Sam Nunn School of International Affairs Experts React to Singapore Summit
Posted June 13, 2018
By Michael Pearson
The Singapore summit between U.S. President Donald Trump and North Korean leader Kim Jong Un was a good start for the international effort to peacefully end North Korea’s nuclear program, but a long and uncertain road remains ahead, according to two Georgia Institute of Technology experts in global nuclear security.
In a joint statement issued at the end of their June 12, 2018 meeting in Singapore, Trump and Kim said North Korea had pledged to “work toward complete denuclearization of the Korean Peninsula,” but did not provide any specific details.
Here is what Rachel Whitlark, an assistant professor in the Sam Nunn School of International Affairs and Margaret E. Kosal, an associate professor in the Sam Nunn School of International Affairs, had to say about the summit’s outcome:
Whitlark: “A positive start”
“Certainly, Tuesday's events are helpful for continuing to ease tensions,” said Whitlark, who specializes in international security and foreign policy decision-making, including nuclear proliferation, counter-proliferation, and military intervention.
“Still, we should see this as the very beginning of a very long and complex process and it's not clear anything substantive will actually result from it,” she said.
In fact, she said, there’s even a risk that Trump’s surprise announcement that the U.S. would halt joint military exercises with South Korea could force Japan or South Korea to seek their own nuclear force to counter North Korea’s, should a deal fail to materialize.
The decision risks weakening the U.S. position in East Asia, which would allow China to step into a security vacuum there, she said.

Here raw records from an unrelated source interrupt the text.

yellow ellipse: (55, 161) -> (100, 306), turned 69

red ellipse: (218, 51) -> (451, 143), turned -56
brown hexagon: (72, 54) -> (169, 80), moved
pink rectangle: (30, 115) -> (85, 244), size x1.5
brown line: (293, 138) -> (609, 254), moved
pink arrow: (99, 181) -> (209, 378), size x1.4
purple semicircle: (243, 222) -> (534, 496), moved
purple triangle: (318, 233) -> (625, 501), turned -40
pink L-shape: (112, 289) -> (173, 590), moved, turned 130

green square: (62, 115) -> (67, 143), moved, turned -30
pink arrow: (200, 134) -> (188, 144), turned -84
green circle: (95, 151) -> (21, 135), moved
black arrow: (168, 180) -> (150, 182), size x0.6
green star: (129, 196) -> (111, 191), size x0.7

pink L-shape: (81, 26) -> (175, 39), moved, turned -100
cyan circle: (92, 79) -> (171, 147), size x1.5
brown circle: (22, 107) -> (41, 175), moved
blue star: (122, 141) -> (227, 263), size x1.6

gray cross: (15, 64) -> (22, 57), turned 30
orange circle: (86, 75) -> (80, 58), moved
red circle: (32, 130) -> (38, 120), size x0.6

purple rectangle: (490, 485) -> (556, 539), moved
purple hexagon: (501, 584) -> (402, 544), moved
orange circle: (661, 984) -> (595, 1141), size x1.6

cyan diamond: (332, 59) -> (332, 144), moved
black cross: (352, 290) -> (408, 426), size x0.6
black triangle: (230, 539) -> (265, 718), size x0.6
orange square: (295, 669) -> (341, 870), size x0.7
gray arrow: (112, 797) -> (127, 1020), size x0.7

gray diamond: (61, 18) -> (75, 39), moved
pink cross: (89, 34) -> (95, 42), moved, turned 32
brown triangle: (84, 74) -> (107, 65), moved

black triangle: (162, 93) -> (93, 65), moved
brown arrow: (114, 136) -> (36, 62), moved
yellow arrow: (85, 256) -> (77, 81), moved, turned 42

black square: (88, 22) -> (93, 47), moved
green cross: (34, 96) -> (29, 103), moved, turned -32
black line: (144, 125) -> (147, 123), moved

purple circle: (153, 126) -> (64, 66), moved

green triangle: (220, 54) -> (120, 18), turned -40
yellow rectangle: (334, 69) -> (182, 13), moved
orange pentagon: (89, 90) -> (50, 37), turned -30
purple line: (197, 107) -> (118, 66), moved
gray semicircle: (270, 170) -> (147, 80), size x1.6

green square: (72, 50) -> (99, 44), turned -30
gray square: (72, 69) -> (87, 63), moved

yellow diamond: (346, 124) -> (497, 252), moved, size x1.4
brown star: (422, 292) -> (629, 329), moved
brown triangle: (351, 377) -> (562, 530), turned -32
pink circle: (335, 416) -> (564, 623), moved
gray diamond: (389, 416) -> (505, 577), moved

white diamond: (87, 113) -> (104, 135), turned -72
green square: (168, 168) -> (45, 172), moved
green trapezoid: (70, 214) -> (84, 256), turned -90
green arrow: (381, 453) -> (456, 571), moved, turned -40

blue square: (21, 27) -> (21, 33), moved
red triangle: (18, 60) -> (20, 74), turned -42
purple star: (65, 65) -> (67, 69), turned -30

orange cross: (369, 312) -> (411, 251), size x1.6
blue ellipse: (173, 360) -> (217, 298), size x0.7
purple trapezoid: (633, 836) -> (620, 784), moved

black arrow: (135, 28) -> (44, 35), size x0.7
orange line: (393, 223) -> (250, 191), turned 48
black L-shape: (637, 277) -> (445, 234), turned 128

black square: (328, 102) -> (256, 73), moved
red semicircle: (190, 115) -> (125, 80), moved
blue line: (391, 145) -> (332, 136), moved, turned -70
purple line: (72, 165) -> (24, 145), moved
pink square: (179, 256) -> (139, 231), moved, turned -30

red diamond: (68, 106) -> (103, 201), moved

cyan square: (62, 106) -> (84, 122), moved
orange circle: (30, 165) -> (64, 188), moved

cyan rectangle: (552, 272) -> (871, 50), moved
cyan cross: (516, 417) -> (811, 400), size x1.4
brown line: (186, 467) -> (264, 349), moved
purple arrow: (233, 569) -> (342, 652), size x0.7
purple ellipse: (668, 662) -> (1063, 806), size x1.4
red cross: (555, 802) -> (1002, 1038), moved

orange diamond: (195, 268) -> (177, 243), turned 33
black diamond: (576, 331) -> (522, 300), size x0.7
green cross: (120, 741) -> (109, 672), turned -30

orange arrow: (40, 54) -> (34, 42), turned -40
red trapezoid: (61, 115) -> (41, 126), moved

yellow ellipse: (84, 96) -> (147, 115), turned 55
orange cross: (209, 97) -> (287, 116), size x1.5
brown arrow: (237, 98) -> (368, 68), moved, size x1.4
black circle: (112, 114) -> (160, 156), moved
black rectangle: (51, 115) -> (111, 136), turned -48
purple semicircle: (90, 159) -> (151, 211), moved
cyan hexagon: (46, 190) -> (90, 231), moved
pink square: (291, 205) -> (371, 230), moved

“It's also strange because the North hadn't been publicly pushing for this recently so it seems to me like a concession the U.S. did not need to make,” she said.
North Korea previously has made promises similar to those in the joint statement, Whitlark said, most notably in 1994 when the country agreed to specifics such as ending plutonium production and a verification regime. Such items that were absent from Tuesday’s statement.
“So, in this sense, Trump got a whole lot less than his predecessors,” said Whitlark.
"Between getting the United States to halt the joint exercises and the legitimation that comes from even meeting the sitting U.S. president, the summit appears to be a strategic victory for the North," Whitlark said. "This is especially the case considering that, to date, they've actually not given anything up despite receiving a sizable amount in return."
Kosal: ‘Talking with enemies is better than not talking with them’
“The Singapore statement is weaker than any language since 1991 that has involved the U.S. and North Korea,” said Kosal, whose expertise is in national security and foreign policy with an emphasis efforts to reduce the threat of weapons of mass destruction, among other issues.
“Getting something signed is the easy part,” she said. “The hard work of implementation, execution, and verification is where the real metaphorical rubber meets the road ... what really matters.”
She said issues surrounding verification will make or break any detailed agreement on nuclear weapons held by North Korea, which is also known by the formal name of the Democratic Peoples’ Republic of Korea, or DPRK.
“Given the DPRK's track record, one should be very careful exercising an iota of trust,” she said, “Look for binding verification.” Negotiators must also seek to address North Korea’s offensive chemical and biological weapons programs, according to Kosal.
Kosal said the U.S. decision to halt military exercises with South Korean forces will result in reduced readiness that benefits North Korea.
She also warned that the goal frequently stated by Trump administration officials — the “complete denuclearization of the Korean Peninsula,” is interpreted more broadly in North Korea than the elimination of its own nuclear weapons.
“To them, it also means the Republic of Korea and Japan no longer under the U.S. nuclear umbrella and an end to U.S. military command and control over Korean forces in wartime,” she said.